■ WHAT THE EXERCISE ASKS: Show every line in the entries below where the word "employees" appears.

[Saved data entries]
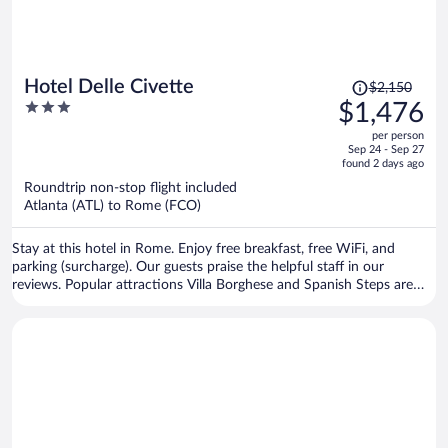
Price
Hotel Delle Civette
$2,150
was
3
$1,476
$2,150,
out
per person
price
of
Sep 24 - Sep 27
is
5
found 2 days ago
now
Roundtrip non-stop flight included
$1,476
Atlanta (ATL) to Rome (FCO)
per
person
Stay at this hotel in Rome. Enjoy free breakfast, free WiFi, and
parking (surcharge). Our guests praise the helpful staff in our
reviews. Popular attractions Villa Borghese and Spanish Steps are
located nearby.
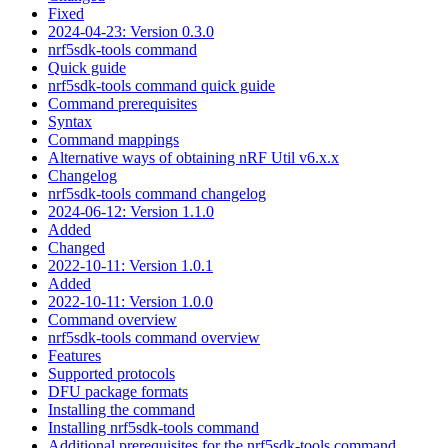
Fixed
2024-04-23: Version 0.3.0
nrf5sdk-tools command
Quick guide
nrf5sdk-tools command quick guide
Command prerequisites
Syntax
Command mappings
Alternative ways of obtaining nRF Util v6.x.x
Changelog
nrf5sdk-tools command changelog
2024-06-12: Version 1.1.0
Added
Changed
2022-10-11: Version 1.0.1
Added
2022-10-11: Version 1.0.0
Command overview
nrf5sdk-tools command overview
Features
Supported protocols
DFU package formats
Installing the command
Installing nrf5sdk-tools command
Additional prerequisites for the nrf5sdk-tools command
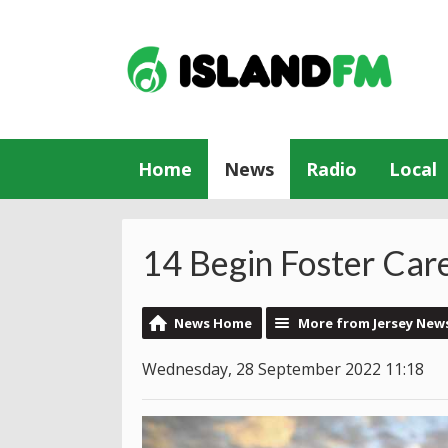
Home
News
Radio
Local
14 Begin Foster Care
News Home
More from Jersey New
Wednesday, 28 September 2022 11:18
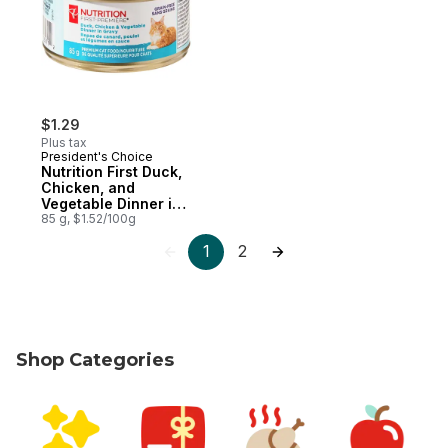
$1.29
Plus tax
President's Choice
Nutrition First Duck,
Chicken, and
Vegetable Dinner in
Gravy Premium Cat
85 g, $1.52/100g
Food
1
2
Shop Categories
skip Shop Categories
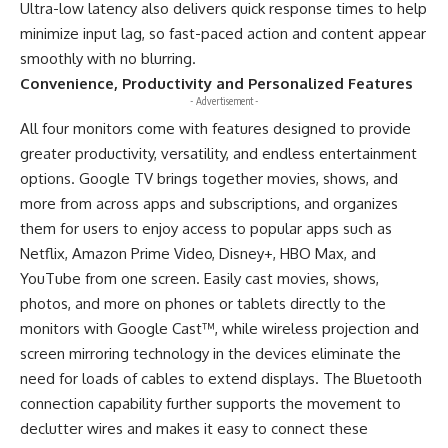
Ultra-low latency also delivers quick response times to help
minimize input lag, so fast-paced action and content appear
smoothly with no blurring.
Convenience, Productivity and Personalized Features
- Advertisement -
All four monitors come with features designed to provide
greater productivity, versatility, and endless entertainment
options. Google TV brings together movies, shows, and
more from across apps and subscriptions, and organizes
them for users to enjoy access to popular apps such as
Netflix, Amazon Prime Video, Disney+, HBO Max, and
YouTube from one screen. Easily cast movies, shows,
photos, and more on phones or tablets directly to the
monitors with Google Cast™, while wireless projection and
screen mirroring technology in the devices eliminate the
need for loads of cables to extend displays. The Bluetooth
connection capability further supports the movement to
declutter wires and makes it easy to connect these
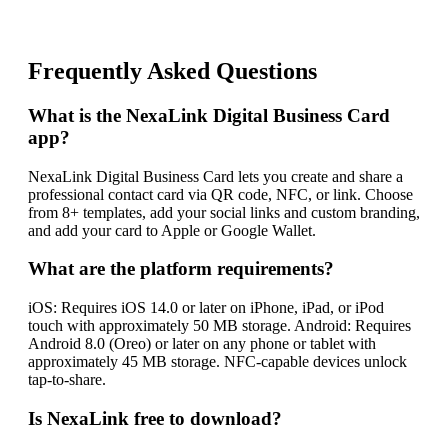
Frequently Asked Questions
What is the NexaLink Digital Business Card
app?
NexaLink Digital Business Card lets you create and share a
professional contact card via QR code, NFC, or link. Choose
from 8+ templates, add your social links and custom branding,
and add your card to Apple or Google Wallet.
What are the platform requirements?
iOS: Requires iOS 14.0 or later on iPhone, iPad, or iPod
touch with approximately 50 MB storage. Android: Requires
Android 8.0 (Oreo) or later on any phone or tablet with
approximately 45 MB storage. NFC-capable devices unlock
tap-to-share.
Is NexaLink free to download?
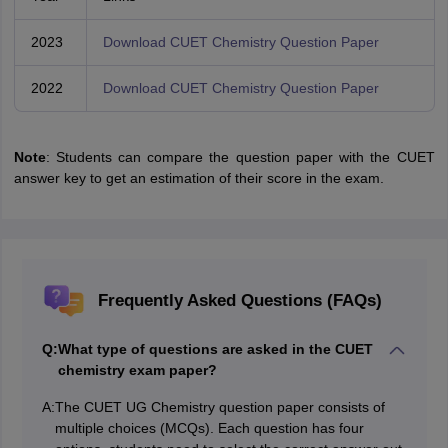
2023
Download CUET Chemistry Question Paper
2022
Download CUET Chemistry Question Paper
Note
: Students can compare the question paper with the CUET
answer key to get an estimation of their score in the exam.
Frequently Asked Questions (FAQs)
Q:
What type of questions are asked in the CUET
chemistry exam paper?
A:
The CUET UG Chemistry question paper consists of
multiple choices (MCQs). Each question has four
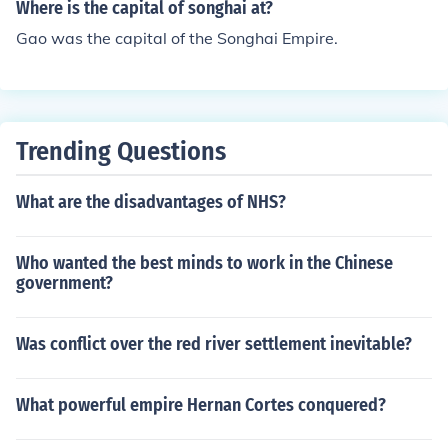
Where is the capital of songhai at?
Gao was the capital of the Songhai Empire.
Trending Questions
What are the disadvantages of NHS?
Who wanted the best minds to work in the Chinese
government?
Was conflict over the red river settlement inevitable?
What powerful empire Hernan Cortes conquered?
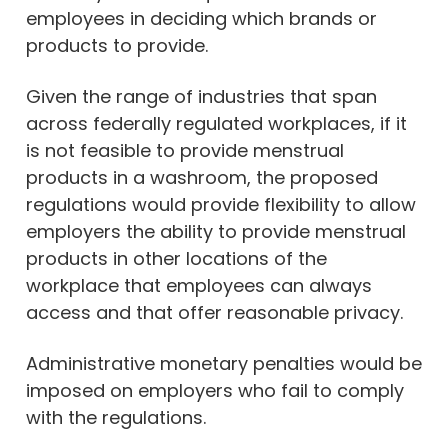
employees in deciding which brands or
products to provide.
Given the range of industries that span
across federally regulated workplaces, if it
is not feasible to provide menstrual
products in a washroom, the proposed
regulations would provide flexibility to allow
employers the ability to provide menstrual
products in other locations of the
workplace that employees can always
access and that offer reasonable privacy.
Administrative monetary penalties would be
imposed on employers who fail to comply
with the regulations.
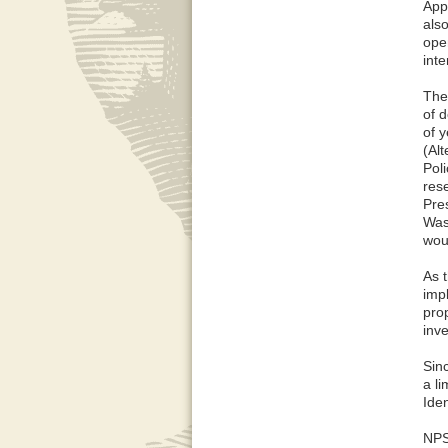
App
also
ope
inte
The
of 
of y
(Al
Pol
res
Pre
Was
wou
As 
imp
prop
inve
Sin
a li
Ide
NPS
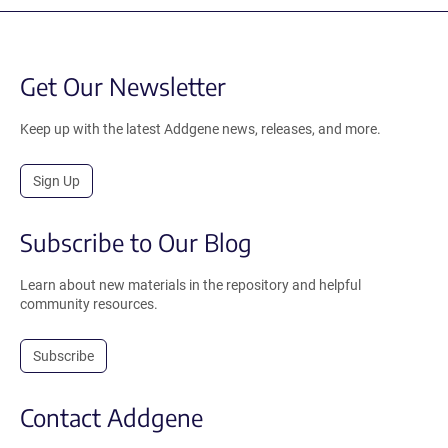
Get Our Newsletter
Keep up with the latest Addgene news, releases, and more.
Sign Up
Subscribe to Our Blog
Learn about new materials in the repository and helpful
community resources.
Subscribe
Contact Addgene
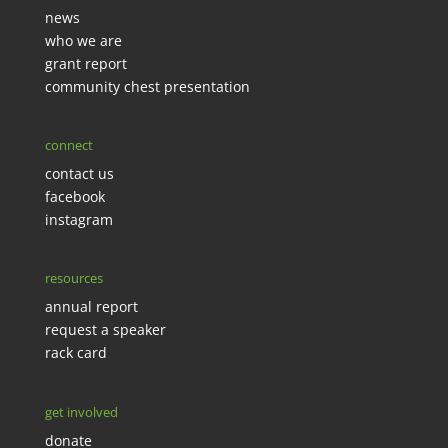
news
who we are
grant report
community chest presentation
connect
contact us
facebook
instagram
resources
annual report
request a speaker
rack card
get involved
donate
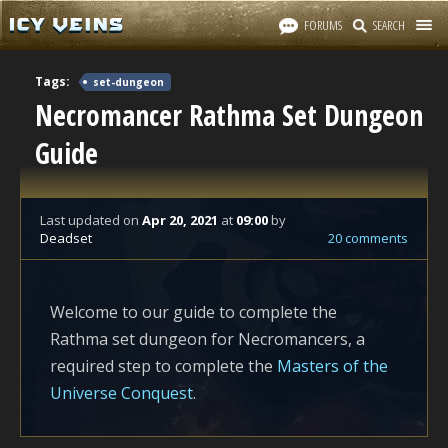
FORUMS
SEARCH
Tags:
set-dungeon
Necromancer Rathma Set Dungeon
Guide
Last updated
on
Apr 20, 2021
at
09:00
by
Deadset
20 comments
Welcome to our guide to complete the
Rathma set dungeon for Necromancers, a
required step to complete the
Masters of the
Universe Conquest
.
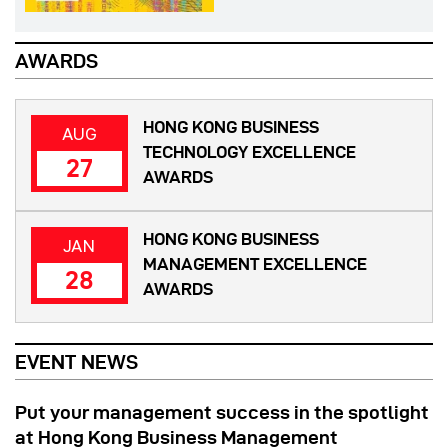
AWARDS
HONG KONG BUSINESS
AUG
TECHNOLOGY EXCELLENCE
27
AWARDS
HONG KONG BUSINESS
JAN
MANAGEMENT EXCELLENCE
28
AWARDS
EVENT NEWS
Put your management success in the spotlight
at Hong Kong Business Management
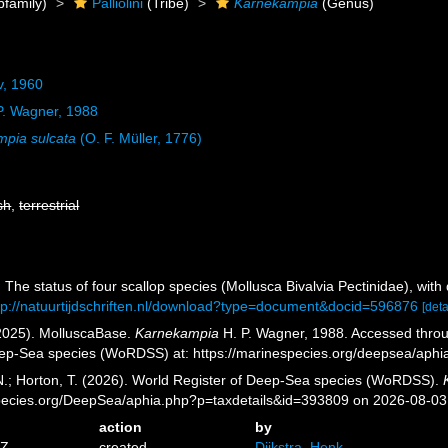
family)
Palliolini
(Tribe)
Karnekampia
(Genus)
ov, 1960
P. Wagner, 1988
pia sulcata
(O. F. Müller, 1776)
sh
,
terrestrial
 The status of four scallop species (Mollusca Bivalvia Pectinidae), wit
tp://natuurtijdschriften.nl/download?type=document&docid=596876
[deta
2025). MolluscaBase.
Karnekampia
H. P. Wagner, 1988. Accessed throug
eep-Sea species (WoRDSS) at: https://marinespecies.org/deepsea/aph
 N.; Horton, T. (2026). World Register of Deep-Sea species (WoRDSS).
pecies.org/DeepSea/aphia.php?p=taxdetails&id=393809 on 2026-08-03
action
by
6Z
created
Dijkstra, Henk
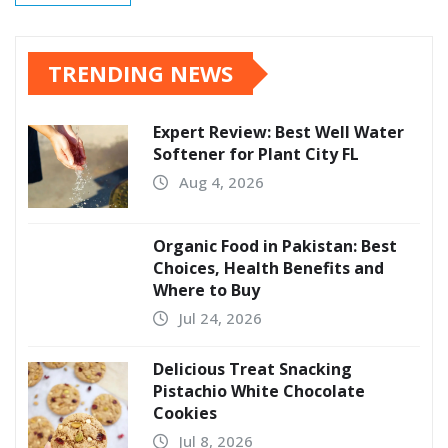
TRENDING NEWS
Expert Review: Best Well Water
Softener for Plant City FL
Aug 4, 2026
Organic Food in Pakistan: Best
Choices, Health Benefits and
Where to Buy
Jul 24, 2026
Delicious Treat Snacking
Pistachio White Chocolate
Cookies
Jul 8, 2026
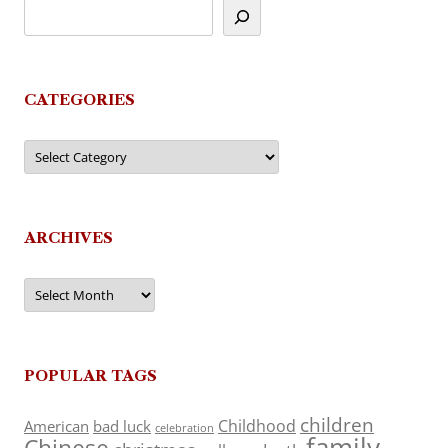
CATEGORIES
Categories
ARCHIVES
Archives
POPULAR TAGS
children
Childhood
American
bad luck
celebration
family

■ PROBLEM SOLUTION:
employees in deciding which brands or
workplace that employees can always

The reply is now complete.